>>>

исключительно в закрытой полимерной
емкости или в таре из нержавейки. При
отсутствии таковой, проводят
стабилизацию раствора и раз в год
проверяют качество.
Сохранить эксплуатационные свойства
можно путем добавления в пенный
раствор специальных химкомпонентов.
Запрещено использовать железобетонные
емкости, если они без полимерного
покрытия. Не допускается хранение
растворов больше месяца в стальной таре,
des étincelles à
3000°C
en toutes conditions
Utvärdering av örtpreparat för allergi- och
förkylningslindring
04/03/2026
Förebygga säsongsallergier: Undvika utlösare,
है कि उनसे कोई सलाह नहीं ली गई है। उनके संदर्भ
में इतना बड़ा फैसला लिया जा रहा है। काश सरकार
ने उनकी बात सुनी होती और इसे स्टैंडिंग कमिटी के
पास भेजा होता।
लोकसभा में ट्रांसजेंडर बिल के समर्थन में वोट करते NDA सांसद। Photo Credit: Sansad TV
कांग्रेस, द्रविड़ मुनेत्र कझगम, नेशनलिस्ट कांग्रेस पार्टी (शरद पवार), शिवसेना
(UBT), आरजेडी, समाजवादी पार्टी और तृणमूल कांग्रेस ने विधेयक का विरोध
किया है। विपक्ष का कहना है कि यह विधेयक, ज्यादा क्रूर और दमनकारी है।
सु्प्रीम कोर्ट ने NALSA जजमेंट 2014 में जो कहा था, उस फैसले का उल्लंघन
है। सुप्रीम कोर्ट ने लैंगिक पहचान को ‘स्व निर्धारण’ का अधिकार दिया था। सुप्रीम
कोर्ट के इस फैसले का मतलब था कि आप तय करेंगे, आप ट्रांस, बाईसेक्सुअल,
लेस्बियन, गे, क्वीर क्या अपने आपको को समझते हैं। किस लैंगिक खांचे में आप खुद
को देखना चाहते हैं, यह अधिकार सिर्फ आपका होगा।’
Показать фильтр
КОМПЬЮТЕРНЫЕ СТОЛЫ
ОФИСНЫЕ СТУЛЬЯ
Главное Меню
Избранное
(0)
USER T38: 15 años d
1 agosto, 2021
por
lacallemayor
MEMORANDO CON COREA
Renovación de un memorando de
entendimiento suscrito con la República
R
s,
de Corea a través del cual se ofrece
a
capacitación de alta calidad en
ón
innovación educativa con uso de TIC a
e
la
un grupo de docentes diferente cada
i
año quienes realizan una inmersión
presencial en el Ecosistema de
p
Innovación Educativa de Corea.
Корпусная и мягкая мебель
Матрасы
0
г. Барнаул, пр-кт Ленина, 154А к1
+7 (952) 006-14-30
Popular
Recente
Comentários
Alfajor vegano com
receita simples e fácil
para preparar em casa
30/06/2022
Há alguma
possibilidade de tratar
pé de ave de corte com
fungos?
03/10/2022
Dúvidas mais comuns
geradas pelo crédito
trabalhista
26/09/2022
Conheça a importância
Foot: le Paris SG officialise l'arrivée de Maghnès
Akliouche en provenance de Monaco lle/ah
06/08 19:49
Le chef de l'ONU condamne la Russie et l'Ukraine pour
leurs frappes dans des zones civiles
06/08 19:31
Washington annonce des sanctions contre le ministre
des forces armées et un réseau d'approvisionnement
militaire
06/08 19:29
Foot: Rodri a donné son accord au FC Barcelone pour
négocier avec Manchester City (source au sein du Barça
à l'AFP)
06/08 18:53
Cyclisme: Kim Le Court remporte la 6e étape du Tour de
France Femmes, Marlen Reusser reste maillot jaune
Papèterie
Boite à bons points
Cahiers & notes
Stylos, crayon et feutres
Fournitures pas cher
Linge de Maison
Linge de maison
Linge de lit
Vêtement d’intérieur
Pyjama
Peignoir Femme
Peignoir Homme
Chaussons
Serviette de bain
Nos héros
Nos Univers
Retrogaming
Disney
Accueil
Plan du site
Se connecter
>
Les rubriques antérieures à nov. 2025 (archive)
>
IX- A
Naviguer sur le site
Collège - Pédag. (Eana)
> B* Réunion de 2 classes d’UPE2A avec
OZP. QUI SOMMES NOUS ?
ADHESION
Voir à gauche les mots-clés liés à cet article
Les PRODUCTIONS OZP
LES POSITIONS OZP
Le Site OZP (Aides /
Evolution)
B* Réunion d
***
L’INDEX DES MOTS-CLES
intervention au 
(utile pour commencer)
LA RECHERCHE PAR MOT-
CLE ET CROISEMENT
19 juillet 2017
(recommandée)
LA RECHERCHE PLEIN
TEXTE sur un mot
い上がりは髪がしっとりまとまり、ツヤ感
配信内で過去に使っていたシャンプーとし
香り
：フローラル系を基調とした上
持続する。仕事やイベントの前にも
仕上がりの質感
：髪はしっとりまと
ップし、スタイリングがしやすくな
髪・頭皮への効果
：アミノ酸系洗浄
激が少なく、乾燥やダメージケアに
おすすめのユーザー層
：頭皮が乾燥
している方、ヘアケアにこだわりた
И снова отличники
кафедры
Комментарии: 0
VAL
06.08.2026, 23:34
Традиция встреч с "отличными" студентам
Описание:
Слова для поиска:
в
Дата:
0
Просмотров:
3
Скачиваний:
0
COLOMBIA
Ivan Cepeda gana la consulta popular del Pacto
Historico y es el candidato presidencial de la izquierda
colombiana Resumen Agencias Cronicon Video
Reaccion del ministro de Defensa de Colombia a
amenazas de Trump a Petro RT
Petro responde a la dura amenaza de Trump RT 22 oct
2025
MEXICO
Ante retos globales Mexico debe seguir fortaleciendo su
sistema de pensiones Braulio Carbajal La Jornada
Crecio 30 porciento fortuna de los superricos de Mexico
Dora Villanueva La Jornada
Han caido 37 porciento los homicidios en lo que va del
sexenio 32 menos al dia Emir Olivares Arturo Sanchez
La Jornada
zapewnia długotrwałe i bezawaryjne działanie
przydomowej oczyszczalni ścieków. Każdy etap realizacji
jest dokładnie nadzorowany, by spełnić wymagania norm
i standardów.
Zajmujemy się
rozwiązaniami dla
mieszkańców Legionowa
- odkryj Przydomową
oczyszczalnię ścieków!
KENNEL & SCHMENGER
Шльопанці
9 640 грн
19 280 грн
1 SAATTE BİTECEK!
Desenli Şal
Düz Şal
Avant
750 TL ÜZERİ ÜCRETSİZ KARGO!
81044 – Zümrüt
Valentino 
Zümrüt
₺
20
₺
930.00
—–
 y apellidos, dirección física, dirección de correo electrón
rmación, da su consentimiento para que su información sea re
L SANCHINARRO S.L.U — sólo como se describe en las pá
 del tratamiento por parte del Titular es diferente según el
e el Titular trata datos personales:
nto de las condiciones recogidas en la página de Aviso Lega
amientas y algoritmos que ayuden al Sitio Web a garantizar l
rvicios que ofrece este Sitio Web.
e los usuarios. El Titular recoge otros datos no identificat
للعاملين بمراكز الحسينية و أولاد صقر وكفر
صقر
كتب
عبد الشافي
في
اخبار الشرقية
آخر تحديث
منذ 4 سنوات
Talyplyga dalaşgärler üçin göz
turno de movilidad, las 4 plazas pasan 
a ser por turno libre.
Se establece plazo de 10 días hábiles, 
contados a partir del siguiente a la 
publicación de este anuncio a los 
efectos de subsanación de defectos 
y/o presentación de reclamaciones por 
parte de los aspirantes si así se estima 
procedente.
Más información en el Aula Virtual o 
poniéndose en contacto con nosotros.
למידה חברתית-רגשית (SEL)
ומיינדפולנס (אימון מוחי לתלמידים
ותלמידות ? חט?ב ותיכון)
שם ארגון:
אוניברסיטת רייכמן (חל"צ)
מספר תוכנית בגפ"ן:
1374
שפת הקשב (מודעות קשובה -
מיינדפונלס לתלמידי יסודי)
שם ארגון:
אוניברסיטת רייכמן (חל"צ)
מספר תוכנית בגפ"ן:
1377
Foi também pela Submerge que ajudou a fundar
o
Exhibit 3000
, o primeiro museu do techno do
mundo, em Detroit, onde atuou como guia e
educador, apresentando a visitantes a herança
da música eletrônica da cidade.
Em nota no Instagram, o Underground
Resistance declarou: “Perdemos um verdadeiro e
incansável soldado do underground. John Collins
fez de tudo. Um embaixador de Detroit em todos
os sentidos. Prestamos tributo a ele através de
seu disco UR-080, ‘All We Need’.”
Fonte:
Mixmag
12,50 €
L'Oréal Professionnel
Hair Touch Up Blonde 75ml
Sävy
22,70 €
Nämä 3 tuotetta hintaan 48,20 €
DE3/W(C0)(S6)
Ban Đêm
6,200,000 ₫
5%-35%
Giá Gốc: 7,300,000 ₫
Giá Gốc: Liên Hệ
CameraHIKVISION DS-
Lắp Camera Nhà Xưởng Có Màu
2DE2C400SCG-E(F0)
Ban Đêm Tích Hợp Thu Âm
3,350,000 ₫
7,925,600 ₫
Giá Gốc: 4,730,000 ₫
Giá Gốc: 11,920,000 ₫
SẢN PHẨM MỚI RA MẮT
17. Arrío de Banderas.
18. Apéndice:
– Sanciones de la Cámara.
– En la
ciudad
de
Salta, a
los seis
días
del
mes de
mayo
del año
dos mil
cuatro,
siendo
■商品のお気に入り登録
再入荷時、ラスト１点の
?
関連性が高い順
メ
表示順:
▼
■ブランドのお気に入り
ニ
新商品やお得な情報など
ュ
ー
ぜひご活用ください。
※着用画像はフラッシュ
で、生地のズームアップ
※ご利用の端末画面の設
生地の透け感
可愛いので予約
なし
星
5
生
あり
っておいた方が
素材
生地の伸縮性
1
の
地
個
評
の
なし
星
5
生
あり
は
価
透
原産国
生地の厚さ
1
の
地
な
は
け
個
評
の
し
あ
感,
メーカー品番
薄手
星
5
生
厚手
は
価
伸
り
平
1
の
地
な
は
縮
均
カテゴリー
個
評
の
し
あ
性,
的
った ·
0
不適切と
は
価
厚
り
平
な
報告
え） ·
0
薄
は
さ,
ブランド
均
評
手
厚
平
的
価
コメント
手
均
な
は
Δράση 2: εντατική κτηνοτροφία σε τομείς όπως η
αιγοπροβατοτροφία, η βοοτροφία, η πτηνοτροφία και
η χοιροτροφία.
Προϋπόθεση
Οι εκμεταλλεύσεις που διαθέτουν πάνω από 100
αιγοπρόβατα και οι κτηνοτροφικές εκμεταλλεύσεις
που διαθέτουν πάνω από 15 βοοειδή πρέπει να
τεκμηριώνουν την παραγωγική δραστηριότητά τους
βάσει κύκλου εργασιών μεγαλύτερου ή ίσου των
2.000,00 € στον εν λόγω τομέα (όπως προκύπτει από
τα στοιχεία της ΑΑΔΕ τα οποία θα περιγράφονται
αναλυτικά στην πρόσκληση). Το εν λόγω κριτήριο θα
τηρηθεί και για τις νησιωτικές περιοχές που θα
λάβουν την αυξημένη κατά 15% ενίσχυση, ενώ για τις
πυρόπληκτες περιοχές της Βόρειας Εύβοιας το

<<<

Work to be completed -> Check each line of the listing above, and copy it if it contains the word "turno".

Your solution ->
turno de movilidad, las 4 plazas pasan 
a ser por turno libre.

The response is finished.